Liverpool v Crystal Palace - Premier LeagueDi fatto, Pardew è un gaffeur. Nel 2006 rispose ad Arsene Wenger che lo accusava velatamente di xenofobia. L’Arsenal aveva eliminato il Real Madrid agli ottavi di Champions League senza schierare, tra andata e ritorno, nemmeno un giocatore inglese – tanto meno britannico: «Così – disse Pardew – noi perdiamo l’anima del nostro football, i calciatori inglesi». Wenger, piccato, spiegò che l’obiettivo degli allenatori è quello di «buttar fuori il razzismo dal mondo del calcio: sento la responsabilità di mantenere viva la tradizione di questo club, fondato sui valori e non certo sui passaporti», disse il tecnico francese. Tra i due le polemiche continuarono nei mesi successivi e, quando si sfidarono in campo, Wenger si rifiutò di stringere la mano al coach del West Ham per un gol fin troppo festeggiato.

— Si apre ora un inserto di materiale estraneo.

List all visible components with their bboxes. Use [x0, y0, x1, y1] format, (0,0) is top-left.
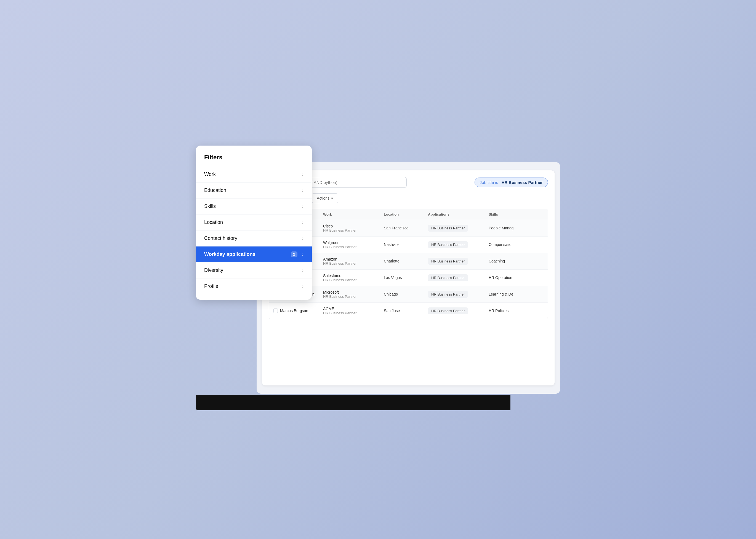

Javier Mascherano lo odia. Il centrocampista argentino arrivò all’Upton Park insieme a Carlos Tévez nel 2006, dopo l’ottimo mondiale giocato da titolare inamovibile con la sua nazionale in Germania. Un gran colpo di mercato probabilmente non apprezzato dal mister: gioca sette partite tra Premier League e coppa Uefa. «È frustrante arrivare dopo un Mondiale e il tuo tecnico ti chiede: “Tu che in ruolo giochi?”», ha raccontato Mascherano in una recente intervista alla Gazzetta dello Sport nella quale ringrazia Rafa Benitez per averlo «tirato fuori da un pozzo nero profondo 20 metri» chiamato Alan Pardew. Tra i suoi “nemici” anche Manuel Pellegrini, allenatore del Manchester City. Nel gennaio del 2014, quando Pardew lavorava a Newcastle, a fine partita le telecamere, in attesa della pacifica stretta di mano, ripresero il dialogo tra i due chiuso da Pardew che definisce il suo rivale «a fucking old cunt» (un fottuto vecchio stronzo, ndr) al termine di una sconfitta evidentemente mal digerita. «Chiedo scusa al 100% per quello che ho detto: a caldo diciamo parole che noi allenatori usiamo sempre. Dovevo chiedergli scusa e per fortuna ha accettato».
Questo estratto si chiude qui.